Small scale gill-net fisheries are a recognised issue for marine turtles in many regions of the world, either through direct evidence, or implied from stranded turtles found close to fishing areas (Peckham et al., 2007; Wallace et al., 2010; Alfaro‐Shigueto et al., 2011). However, importantly, small scale gill net fisheries are not only affecting marine turtles; other taxa, such as small cetaceans (Read, 2008; Mangel et al., 2010), sirenians (e.g. Northridge et al., 2017; Temple et al., 2018), and elasmobranchs (e.g. Alfaro-Cordova et al., 2017), are also impacted. Often these species groups are impacted within a single fishery or jurisdiction, and often the individual species affected are conservation dependent as evidenced by their listing on the IUCN Red List or national threatened species lists.

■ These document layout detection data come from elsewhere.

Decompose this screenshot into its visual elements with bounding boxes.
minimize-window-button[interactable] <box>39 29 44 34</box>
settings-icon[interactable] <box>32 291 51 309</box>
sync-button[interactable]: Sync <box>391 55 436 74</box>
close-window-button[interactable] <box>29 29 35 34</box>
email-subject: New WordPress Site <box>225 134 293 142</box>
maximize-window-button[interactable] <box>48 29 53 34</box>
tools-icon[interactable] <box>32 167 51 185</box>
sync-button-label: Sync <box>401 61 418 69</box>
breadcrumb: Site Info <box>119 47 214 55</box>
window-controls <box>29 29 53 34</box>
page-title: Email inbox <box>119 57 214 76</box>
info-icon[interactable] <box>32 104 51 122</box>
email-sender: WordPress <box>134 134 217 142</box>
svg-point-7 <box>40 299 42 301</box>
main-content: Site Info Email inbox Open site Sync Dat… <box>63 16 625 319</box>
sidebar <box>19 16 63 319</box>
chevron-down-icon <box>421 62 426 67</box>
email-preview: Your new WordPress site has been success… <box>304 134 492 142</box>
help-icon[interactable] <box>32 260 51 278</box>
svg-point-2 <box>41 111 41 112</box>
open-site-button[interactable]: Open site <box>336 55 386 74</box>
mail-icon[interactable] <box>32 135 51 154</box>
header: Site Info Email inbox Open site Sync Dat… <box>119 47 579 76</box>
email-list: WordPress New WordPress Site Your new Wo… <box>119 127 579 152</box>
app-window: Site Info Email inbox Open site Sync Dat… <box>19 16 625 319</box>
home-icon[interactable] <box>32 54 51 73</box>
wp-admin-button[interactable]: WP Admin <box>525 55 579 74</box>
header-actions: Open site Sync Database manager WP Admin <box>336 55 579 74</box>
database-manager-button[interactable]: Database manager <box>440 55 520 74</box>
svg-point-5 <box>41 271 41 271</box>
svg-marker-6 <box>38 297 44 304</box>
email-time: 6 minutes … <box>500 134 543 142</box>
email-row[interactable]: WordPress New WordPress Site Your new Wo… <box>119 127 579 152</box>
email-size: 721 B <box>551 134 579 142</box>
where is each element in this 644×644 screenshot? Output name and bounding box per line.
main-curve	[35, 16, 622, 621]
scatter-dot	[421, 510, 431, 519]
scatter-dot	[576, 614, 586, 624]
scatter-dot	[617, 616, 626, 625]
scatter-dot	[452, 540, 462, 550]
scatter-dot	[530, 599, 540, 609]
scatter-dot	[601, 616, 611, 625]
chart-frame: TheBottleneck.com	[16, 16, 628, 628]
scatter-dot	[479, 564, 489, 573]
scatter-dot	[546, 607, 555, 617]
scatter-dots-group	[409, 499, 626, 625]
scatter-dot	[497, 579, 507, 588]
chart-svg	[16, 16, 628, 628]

Indeed, several recent publications have focused on impacts on more than one taxon (e.g. Alfaro-Shigueto et al., 2018; Temple et al., 2018), or from more than one type of fishery (e.g. Riskas et al., 2016). Collectively, these recent papers all highlight the need for increased cooperation among managers and fishers involved in different fisheries types and expansion of efforts to collect robust bycatch data to examine the extent of the impact of small-scale fisheries on threatened marine species. One option which shows considerable promise to improve data collection from small-scale fisheries involves the use of remote electronic monitoring cameras (Bartholomew et al., 2018). The authors found the cameras were effective at quantifying elasmobranch bycatch, especially rays, and with modification could be used to detect and quantify marine turtles or mammals. One of the key benefits of the technique, or similar automated tools, would be to improve species identification and reduce the cost and deficiencies of on-board observer programs or fisheries logbooks. Hence, they warrant further investigation in a wide array of fisheries types.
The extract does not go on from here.